§ WORK INSTRUCTIONS:
Please output only the lines running from the one that contains "kopprodukts pērn ir audzis par 2,1 % salī" through the last line of the data below, exactly as they stand, with no pictures.
Segment Open
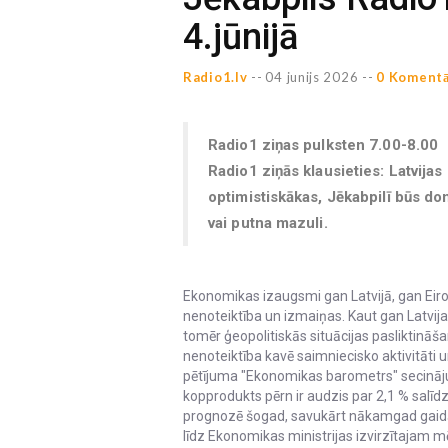
4.jūnijā
Radio1.lv
--
04 junijs 2026 --
0 Komentā
Radio1 ziņas pulksten 7.00-8.00
Radio1 ziņās klausieties: Latvij
optimistiskākas, Jēkabpilī būs do
vai putna mazuli.
Ekonomikas izaugsmi gan Latvijā, gan Eirop
nenoteiktība un izmaiņas. Kaut gan Latvi
tomēr ģeopolitiskās situācijas pasliktinā
nenoteiktība kavē saimniecisko aktivitāti u
pētījuma "Ekonomikas barometrs" secinājum
kopprodukts pērn ir audzis par 2,1 % salī
prognozē šogad, savukārt nākamgad gaidāms 
līdz Ekonomikas ministrijas izvirzītajam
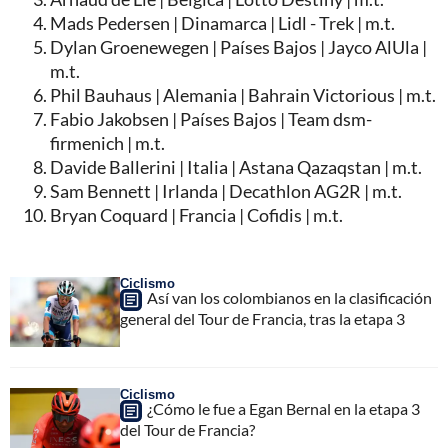
Mads Pedersen | Dinamarca | Lidl - Trek | m.t.
Dylan Groenewegen | Países Bajos | Jayco AlUla |
m.t.
Phil Bauhaus | Alemania | Bahrain Victorious | m.t.
Fabio Jakobsen | Países Bajos | Team dsm-
firmenich | m.t.
Davide Ballerini | Italia | Astana Qazaqstan | m.t.
Sam Bennett | Irlanda | Decathlon AG2R | m.t.
Bryan Coquard | Francia | Cofidis | m.t.
Ciclismo
Así van los colombianos en la clasificación
general del Tour de Francia, tras la etapa 3
Ciclismo
¿Cómo le fue a Egan Bernal en la etapa 3
del Tour de Francia?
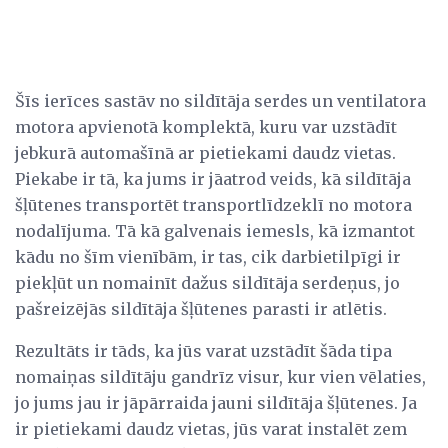
Šīs ierīces sastāv no sildītāja serdes un ventilatora
motora apvienotā komplektā, kuru var uzstādīt
jebkurā automašīnā ar pietiekami daudz vietas.
Piekabe ir tā, ka jums ir jāatrod veids, kā sildītāja
šļūtenes transportēt transportlīdzeklī no motora
nodalījuma. Tā kā galvenais iemesls, kā izmantot
kādu no šīm vienībām, ir tas, cik darbietilpīgi ir
piekļūt un nomainīt dažus sildītāja serdeņus, jo
pašreizējās sildītāja šļūtenes parasti ir atlētis.
Rezultāts ir tāds, ka jūs varat uzstādīt šāda tipa
nomaiņas sildītāju gandrīz visur, kur vien vēlaties,
jo jums jau ir jāpārraida jauni sildītāja šļūtenes. Ja
ir pietiekami daudz vietas, jūs varat instalēt zem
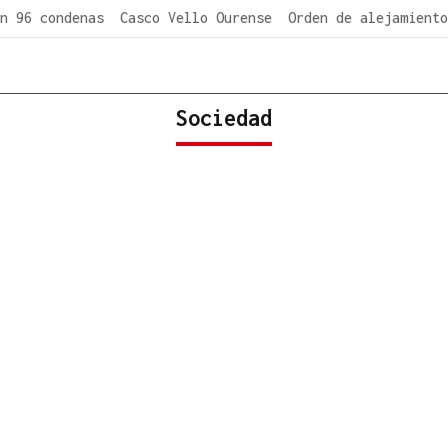
n 96 condenas
Casco Vello Ourense
Orden de alejamiento
Sociedad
Segment Closed
§ EXERCISE OUTPUT:
kopprodukts pērn ir audzis par 2,1 % salī
prognozē šogad, savukārt nākamgad gaidāms 
līdz Ekonomikas ministrijas izvirzītajam
Mads Pedersen | Dinamarca | Lidl - Trek | m.t.
Dylan Groenewegen | Países Bajos | Jayco AlUla |
m.t.
Phil Bauhaus | Alemania | Bahrain Victorious | m.t.
Fabio Jakobsen | Países Bajos | Team dsm-
firmenich | m.t.
Davide Ballerini | Italia | Astana Qazaqstan | m.t.
Sam Bennett | Irlanda | Decathlon AG2R | m.t.
Bryan Coquard | Francia | Cofidis | m.t.
Ciclismo
Así van los colombianos en la clasificación
general del Tour de Francia, tras la etapa 3
Ciclismo
¿Cómo le fue a Egan Bernal en la etapa 3
del Tour de Francia?
Šīs ierīces sastāv no sildītāja serdes un ventilatora
motora apvienotā komplektā, kuru var uzstādīt
jebkurā automašīnā ar pietiekami daudz vietas.
Piekabe ir tā, ka jums ir jāatrod veids, kā sildītāja
šļūtenes transportēt transportlīdzeklī no motora
nodalījuma. Tā kā galvenais iemesls, kā izmantot
kādu no šīm vienībām, ir tas, cik darbietilpīgi ir
piekļūt un nomainīt dažus sildītāja serdeņus, jo
pašreizējās sildītāja šļūtenes parasti ir atlētis.
Rezultāts ir tāds, ka jūs varat uzstādīt šāda tipa
nomaiņas sildītāju gandrīz visur, kur vien vēlaties,
jo jums jau ir jāpārraida jauni sildītāja šļūtenes. Ja
ir pietiekami daudz vietas, jūs varat instalēt zem
n 96 condenas
Casco Vello Ourense
Orden de alejamiento
Sociedad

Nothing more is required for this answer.